Problem statement
The required output is every record, reproduced exactly.

Data supplied
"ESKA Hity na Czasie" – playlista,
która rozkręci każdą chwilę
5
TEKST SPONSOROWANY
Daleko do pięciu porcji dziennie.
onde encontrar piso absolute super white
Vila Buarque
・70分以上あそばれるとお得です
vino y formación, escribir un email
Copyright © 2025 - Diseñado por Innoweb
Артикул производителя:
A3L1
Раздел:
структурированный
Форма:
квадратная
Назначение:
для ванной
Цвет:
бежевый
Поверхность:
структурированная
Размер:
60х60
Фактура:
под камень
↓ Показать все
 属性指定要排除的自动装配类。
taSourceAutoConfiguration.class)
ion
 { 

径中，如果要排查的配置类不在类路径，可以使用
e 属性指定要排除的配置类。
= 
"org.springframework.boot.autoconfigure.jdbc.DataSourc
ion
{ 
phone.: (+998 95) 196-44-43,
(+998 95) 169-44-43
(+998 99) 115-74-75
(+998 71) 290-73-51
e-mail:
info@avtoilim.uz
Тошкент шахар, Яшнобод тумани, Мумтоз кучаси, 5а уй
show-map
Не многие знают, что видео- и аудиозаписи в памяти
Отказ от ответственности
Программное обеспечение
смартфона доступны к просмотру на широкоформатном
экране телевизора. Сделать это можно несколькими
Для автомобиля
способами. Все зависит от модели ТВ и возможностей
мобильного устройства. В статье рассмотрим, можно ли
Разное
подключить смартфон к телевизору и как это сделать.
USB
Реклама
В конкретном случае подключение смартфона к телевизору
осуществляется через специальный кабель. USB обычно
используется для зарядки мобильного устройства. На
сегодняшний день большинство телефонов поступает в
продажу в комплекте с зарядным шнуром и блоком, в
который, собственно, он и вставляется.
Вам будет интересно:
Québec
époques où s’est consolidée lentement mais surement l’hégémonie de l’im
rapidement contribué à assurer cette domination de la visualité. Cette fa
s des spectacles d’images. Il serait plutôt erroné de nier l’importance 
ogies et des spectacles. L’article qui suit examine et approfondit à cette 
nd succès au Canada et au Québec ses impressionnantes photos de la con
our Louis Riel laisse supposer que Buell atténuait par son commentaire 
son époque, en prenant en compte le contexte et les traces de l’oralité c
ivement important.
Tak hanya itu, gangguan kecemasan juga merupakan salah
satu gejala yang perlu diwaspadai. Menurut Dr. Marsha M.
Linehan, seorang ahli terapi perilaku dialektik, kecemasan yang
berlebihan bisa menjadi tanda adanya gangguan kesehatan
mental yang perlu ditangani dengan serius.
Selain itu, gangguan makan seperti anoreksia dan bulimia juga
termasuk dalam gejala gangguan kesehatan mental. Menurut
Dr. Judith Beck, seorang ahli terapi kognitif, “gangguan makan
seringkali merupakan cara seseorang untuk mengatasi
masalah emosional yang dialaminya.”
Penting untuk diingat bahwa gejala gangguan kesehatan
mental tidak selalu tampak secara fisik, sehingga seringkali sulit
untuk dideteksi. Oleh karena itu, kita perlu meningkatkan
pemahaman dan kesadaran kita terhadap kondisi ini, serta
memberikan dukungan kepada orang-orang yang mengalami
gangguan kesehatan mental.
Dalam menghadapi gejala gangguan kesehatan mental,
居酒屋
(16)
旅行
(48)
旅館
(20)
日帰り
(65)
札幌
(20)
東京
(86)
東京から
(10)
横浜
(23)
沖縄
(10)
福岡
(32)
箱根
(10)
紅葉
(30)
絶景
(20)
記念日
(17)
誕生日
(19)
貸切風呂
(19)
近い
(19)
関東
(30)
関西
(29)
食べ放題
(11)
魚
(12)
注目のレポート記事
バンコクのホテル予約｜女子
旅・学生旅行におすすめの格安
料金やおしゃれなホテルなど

Answer
"ESKA Hity na Czasie" – playlista,
która rozkręci każdą chwilę
5
TEKST SPONSOROWANY
Daleko do pięciu porcji dziennie.
onde encontrar piso absolute super white
Vila Buarque
・70分以上あそばれるとお得です
vino y formación, escribir un email
Copyright © 2025 - Diseñado por Innoweb
Артикул производителя:
A3L1
Раздел:
структурированный
Форма:
квадратная
Назначение:
для ванной
Цвет:
бежевый
Поверхность:
структурированная
Размер:
60х60
Фактура:
под камень
↓ Показать все
 属性指定要排除的自动装配类。
taSourceAutoConfiguration.class)
ion
 { 

径中，如果要排查的配置类不在类路径，可以使用
e 属性指定要排除的配置类。
= 
"org.springframework.boot.autoconfigure.jdbc.DataSourc
ion
{ 
phone.: (+998 95) 196-44-43,
(+998 95) 169-44-43
(+998 99) 115-74-75
(+998 71) 290-73-51
e-mail:
info@avtoilim.uz
Тошкент шахар, Яшнобод тумани, Мумтоз кучаси, 5а уй
show-map
Не многие знают, что видео- и аудиозаписи в памяти
Отказ от ответственности
Программное обеспечение
смартфона доступны к просмотру на широкоформатном
экране телевизора. Сделать это можно несколькими
Для автомобиля
способами. Все зависит от модели ТВ и возможностей
мобильного устройства. В статье рассмотрим, можно ли
Разное
подключить смартфон к телевизору и как это сделать.
USB
Реклама
В конкретном случае подключение смартфона к телевизору
осуществляется через специальный кабель. USB обычно
используется для зарядки мобильного устройства. На
сегодняшний день большинство телефонов поступает в
продажу в комплекте с зарядным шнуром и блоком, в
который, собственно, он и вставляется.
Вам будет интересно:
Québec
époques où s’est consolidée lentement mais surement l’hégémonie de l’im
rapidement contribué à assurer cette domination de la visualité. Cette fa
s des spectacles d’images. Il serait plutôt erroné de nier l’importance 
ogies et des spectacles. L’article qui suit examine et approfondit à cette 
nd succès au Canada et au Québec ses impressionnantes photos de la con
our Louis Riel laisse supposer que Buell atténuait par son commentaire 
son époque, en prenant en compte le contexte et les traces de l’oralité c
ivement important.
Tak hanya itu, gangguan kecemasan juga merupakan salah
satu gejala yang perlu diwaspadai. Menurut Dr. Marsha M.
Linehan, seorang ahli terapi perilaku dialektik, kecemasan yang
berlebihan bisa menjadi tanda adanya gangguan kesehatan
mental yang perlu ditangani dengan serius.
Selain itu, gangguan makan seperti anoreksia dan bulimia juga
termasuk dalam gejala gangguan kesehatan mental. Menurut
Dr. Judith Beck, seorang ahli terapi kognitif, “gangguan makan
seringkali merupakan cara seseorang untuk mengatasi
masalah emosional yang dialaminya.”
Penting untuk diingat bahwa gejala gangguan kesehatan
mental tidak selalu tampak secara fisik, sehingga seringkali sulit
untuk dideteksi. Oleh karena itu, kita perlu meningkatkan
pemahaman dan kesadaran kita terhadap kondisi ini, serta
memberikan dukungan kepada orang-orang yang mengalami
gangguan kesehatan mental.
Dalam menghadapi gejala gangguan kesehatan mental,
居酒屋
(16)
旅行
(48)
旅館
(20)
日帰り
(65)
札幌
(20)
東京
(86)
東京から
(10)
横浜
(23)
沖縄
(10)
福岡
(32)
箱根
(10)
紅葉
(30)
絶景
(20)
記念日
(17)
誕生日
(19)
貸切風呂
(19)
近い
(19)
関東
(30)
関西
(29)
食べ放題
(11)
魚
(12)
注目のレポート記事
バンコクのホテル予約｜女子
旅・学生旅行におすすめの格安
料金やおしゃれなホテルなど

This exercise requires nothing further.